For 22 years, I’ve had to put up with the Severn Bridge and its toll.

For those of us who live on the western side of either of the two bridges that cross the eponymous estuary, we learned first to grin, then to bear and finally to grimly accept our fate. Which is that every single time someone comes to visit us for the first time, they make a crack about why one has to pay to enter Wales when it would be far more effective if people were forced to pay to get out. Staggeringly, they all think they are the first to have thought of it. And the most galling thing of all? I don’t even live in bloody Wales.

You may know by now that the tolls on both bridges (the newer of the two is technically the Second Severn Crossing) will be abolished after today (Sunday December 16) when, just over half a century after the first was built, the bridges pass back into public ownership.

Severn Bridge tolls to be scrapped at the end of 2018

Round here, we are largely jumping for joy. Although unquantified, the benefit both to the local economy and to that of the whole of Wales will likely be enormous. For Cardiff, Swansea and any other city, town or village located to the M4 corridor, the effects will likely be hugely significant. Everyone will benefit, from the haulier whose trucks have to pay £20 every time they cross the water, to the person who lives in Chepstow and would love to work in Bristol but is put off by the bridge toll. The maths is simple: it costs £6.70 for each return trip by a private car and, if you do that five days a week for 48 weeks a year, it will cost you £1608 of net income. There is a season ticket but it can’t be transferred between cars and will save you a mere £22 each year. 

Unless my maths is very wrong (entirely possible), it seems to me that lifting the toll will have the effect of giving a two-grand pay rise to a basic-rate tax payer who has to use the bridge daily for commuting purposes; think how long that would take to achieve through conventional above-inflation pay rises.

Of course, the advantages cut both ways: for everyone who is tempted from England to Wales to work, to live or to so much as buy a cup of tea and a bun in a local coffee shop, so too is it possible that there will be someone else who’ll do the reverse and spend their money in England, not Wales. But at least they’ll have the choice and I know of no one around here who doesn’t think Wales will be the net gainer from the forthcoming arrangement or, I should say, lack thereof.

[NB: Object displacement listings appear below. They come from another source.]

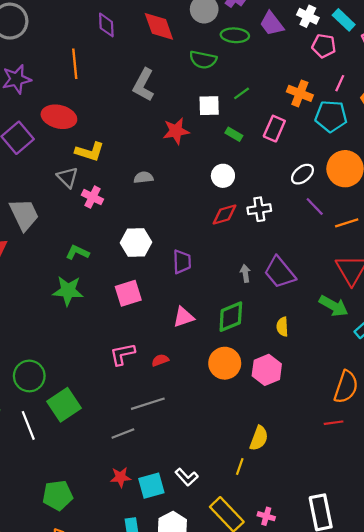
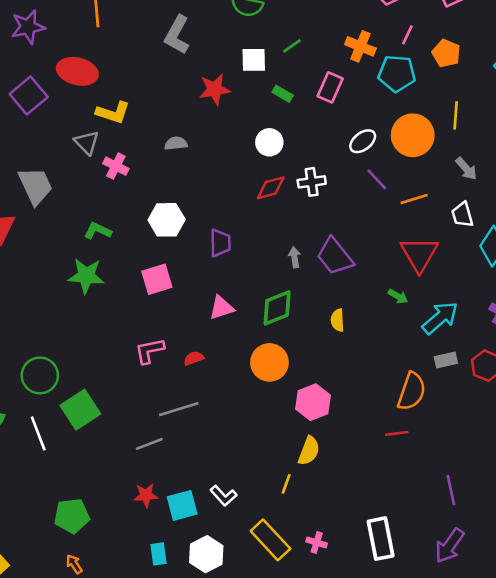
green arrow: (334, 306) -> (398, 296), size x0.6
pink hexagon: (267, 370) -> (313, 402), moved

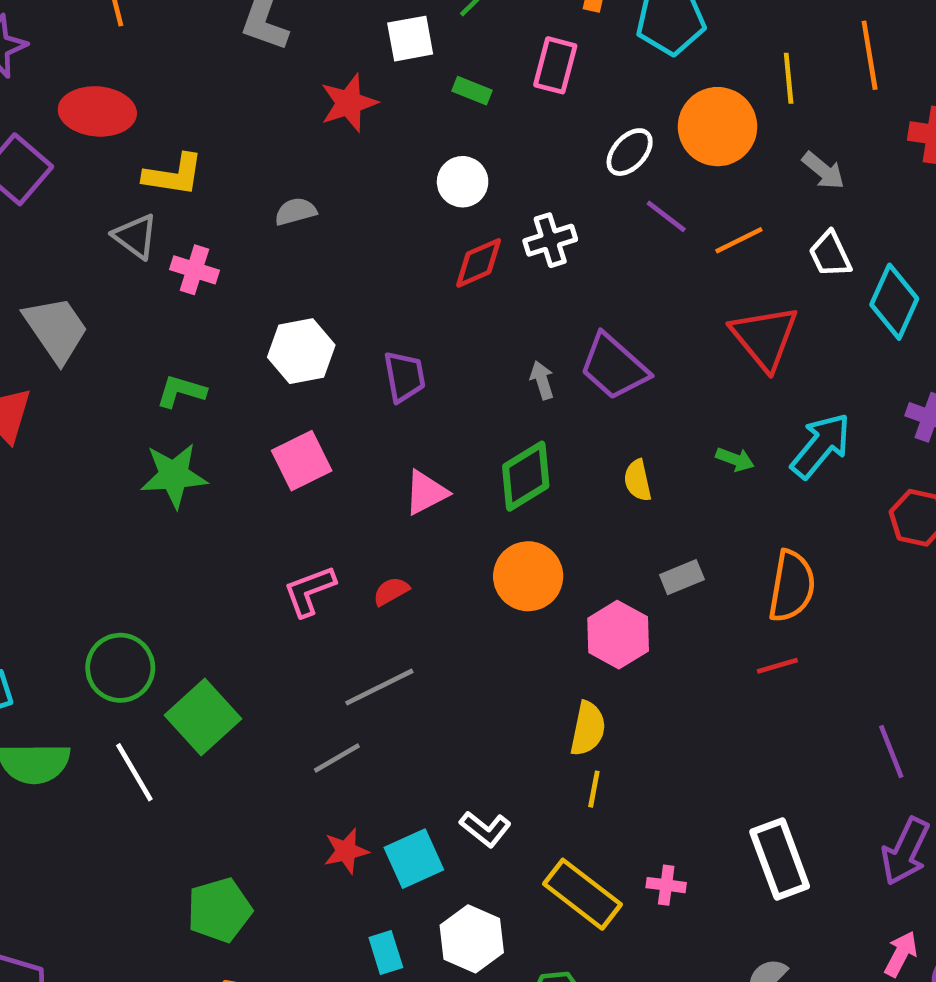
green arrow: (398, 296) -> (735, 459), moved
gray rectangle: (446, 360) -> (682, 577), moved
yellow semicircle: (309, 451) -> (588, 729), moved

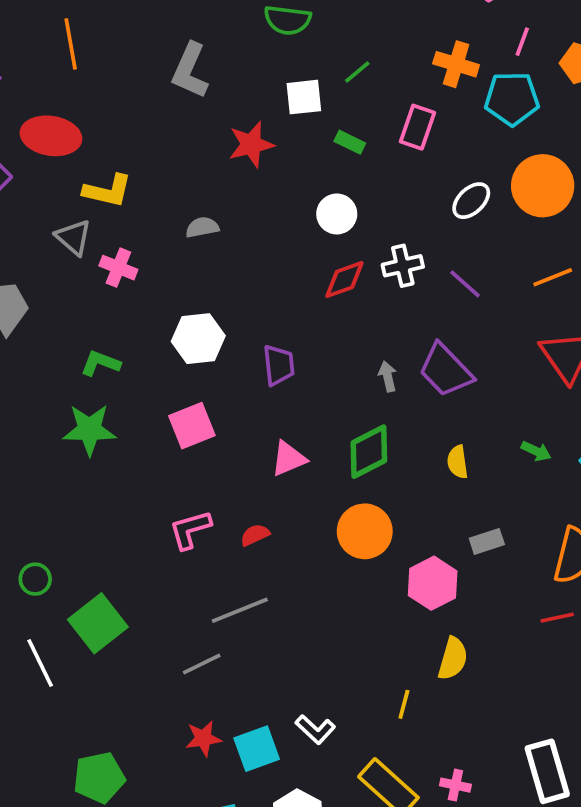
purple line: (666, 216) -> (465, 284), moved
green circle: (120, 668) -> (35, 579), size x0.6
yellow semicircle: (588, 729) -> (453, 659), moved

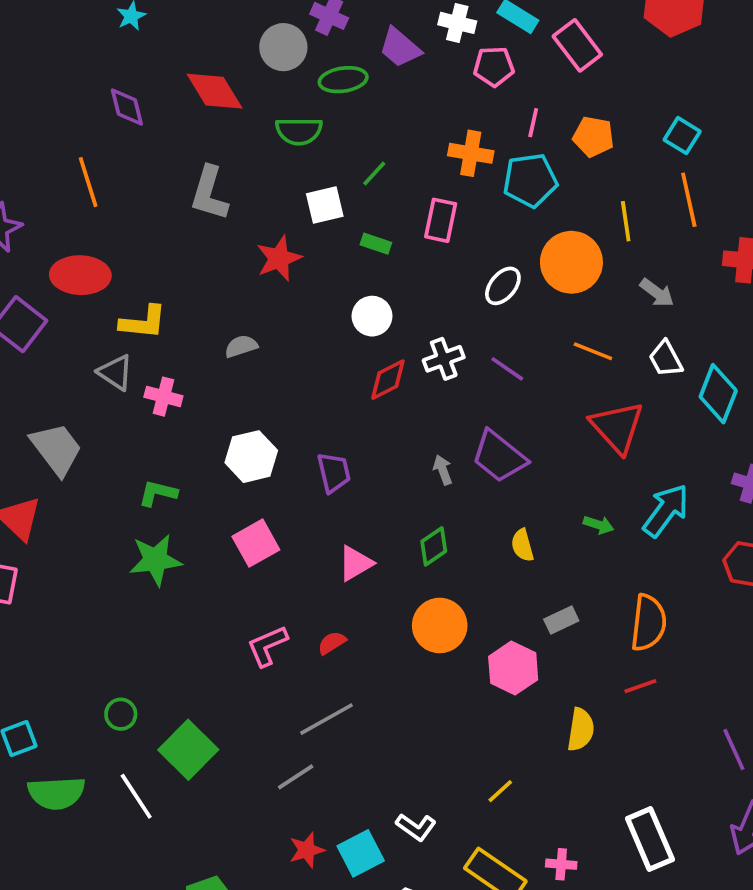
orange line: (553, 277) -> (593, 351), turned 51
green diamond: (369, 452) -> (434, 546), size x0.7
yellow semicircle: (453, 659) -> (581, 730), moved
yellow line: (404, 704) -> (500, 791), turned 40

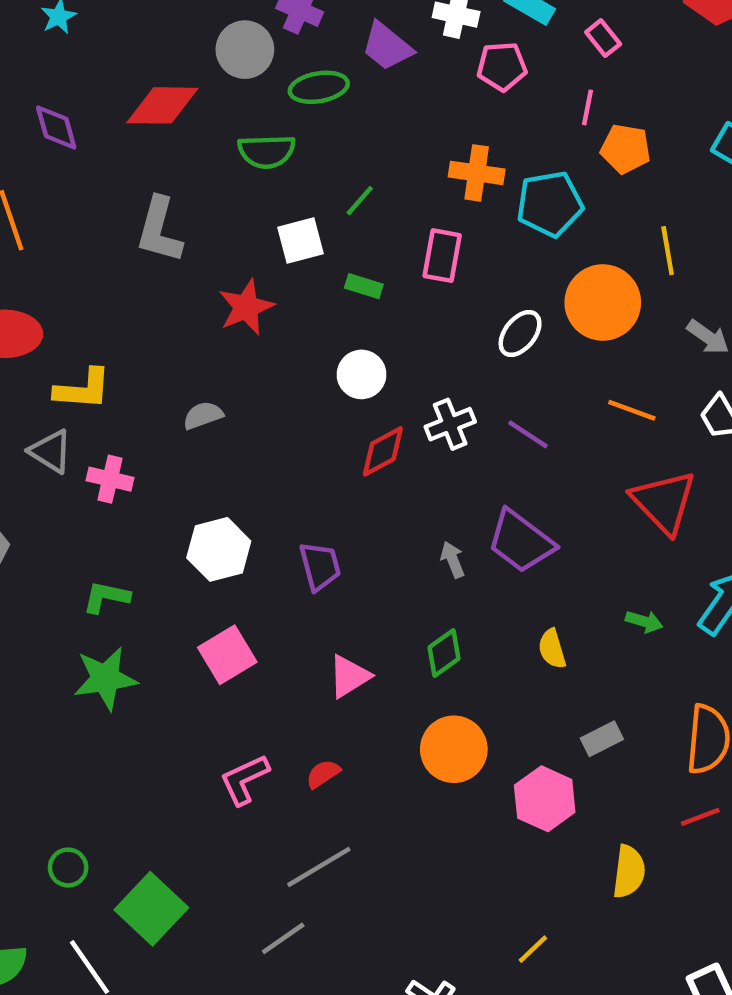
pink rectangle: (577, 45) -> (603, 38), size x0.6
red diamond: (215, 91) -> (162, 105), turned -56
pink line: (533, 123) -> (587, 107), moved

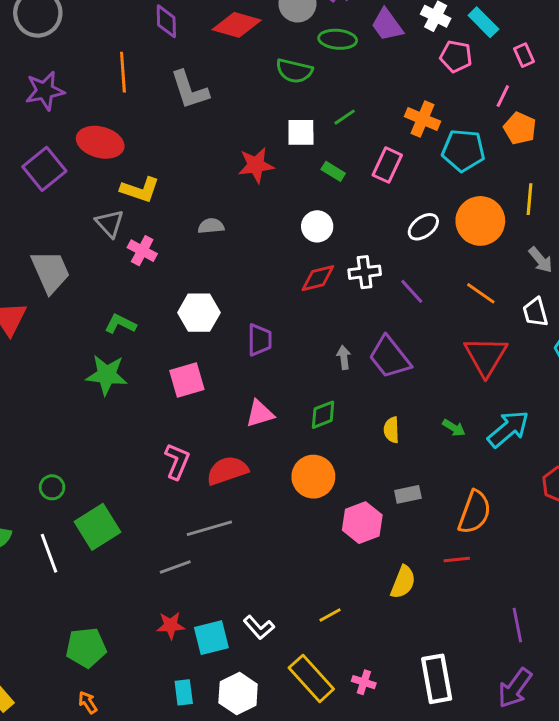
gray L-shape: (159, 230) -> (190, 90), moved, turned -48
red semicircle: (323, 774) -> (227, 471), size x1.8
pink L-shape: (244, 780) -> (177, 461), turned 123

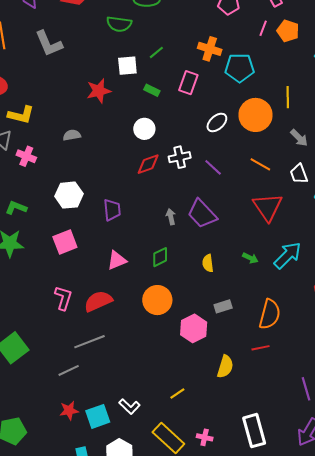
orange pentagon: (520, 128) -> (288, 31), moved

There’s another factor too, which is less easy to quantify, but I believe no less important. Just knowing there’s a toll to pay creates an important psychological barrier and therefore a powerful deterrent not to go. Remove that and I think people will come across the border in unprecedented numbers even if, like me, they do so only to slip back into that significant chunk of England that lies to the west of the Severn.